A 8ª Turma do Tribunal Regional Federal da 4ª Região (TRF-4), com sede em Porto Alegre, julgou nesta quarta-feira (3) o mérito dos habeas corpus de três investigados na Operação Lava Jato e confirmou as decisões liminares, mantendo as prisões preventivas. Por unanimidade, os desembargadores negaram o pedido de liberdade feitos pela defesa de Agenor Franklin Medeiros (diretor da OAS), José Ricardo Breghirolli (funcionário da empreiteira) e Gerson de Mello Almada (vice-presidente da Engefix).
As defesas alegaram que a Justiça estaria sendo pressionada a julgar conforme o apelo da mídia e da opinião pública, que seus clientes não eram criminosos, mas empresários e que não ofereciam risco à ordem pública ou perigo de fuga. Sustentaram ainda que o juiz Sérgio Moro, da Justiça Federal no Paraná, não teria individualizado a conduta dos investigados e estaria tratando de forma desigual, soltando alguns e mantendo outros na cadeia.
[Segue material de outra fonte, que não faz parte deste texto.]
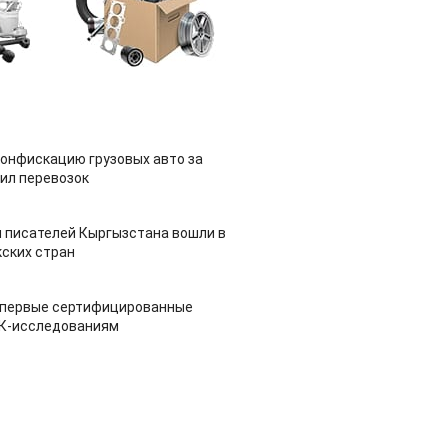
конфискацию грузовых авто за
ил перевозок
 писателей Кыргызстана вошли в
ских стран
 первые сертифицированные
НК-исследованиям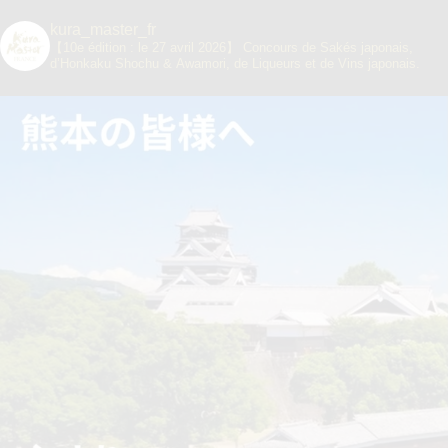
kura_master_fr
【10e édition : le 27 avril 2026】
Concours de Sakés japonais,
d’Honkaku Shochu & Awamori, de Liqueurs et de Vins japonais.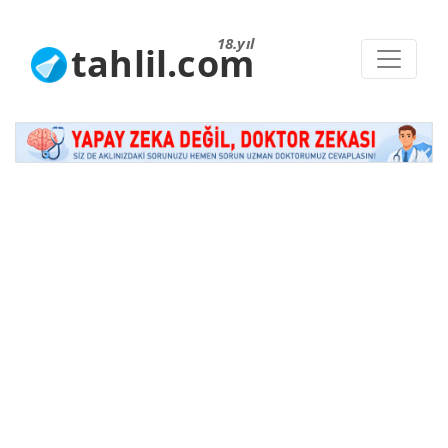
18.yıl
tahlil.com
Conforme o relator do caso na 2ª instância, desembargador federal João Pedro Gebran Neto, Moro fez um detalhamento cuidadoso e exaustivo dos fatos, descrevendo como cada um dos réus foi apontado nos depoimentos do doleiro Alberto Youssef e do ex-diretor da Petrobras, Paulo Roberto Costa.
“Nunca tivemos no Brasil um caso dessa envergadura, dessa dimensão econômica. São crimes de alta lesividade ao patrimônio público”, disse Sérgio Moro durante a sessão de julgamento. “O risco à ordem pública alegado na cautelar de prisão está na reiteração da conduta delitiva, tendo em vista que existem indícios de que os investigados não atuavam apenas na Petrobras, mas em outras estatais”, completou.
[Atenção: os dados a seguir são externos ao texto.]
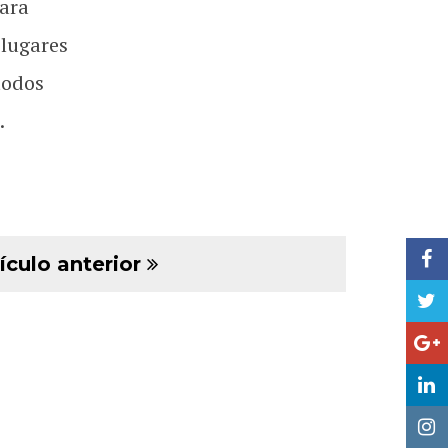
ara
 lugares
todos
.
ículo anterior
A 8ª Turma também julgou o mérito do habeas corpus de outros três investigados que estão em liberdade. A defesa pedia o trancamento da ação penal contra três empregados do empresário Raul Henrique Srour incluídos na operação: Maria Lúcia Ramirez Cardena, secretária, Valmir José França, motorista, e Maria Josilene Costa, cuidadora da mãe de Srour. Os pedidos foram negados sob o argumento que processo deve seguir para fique demonstrado se eles devem ou não ser absolvidos.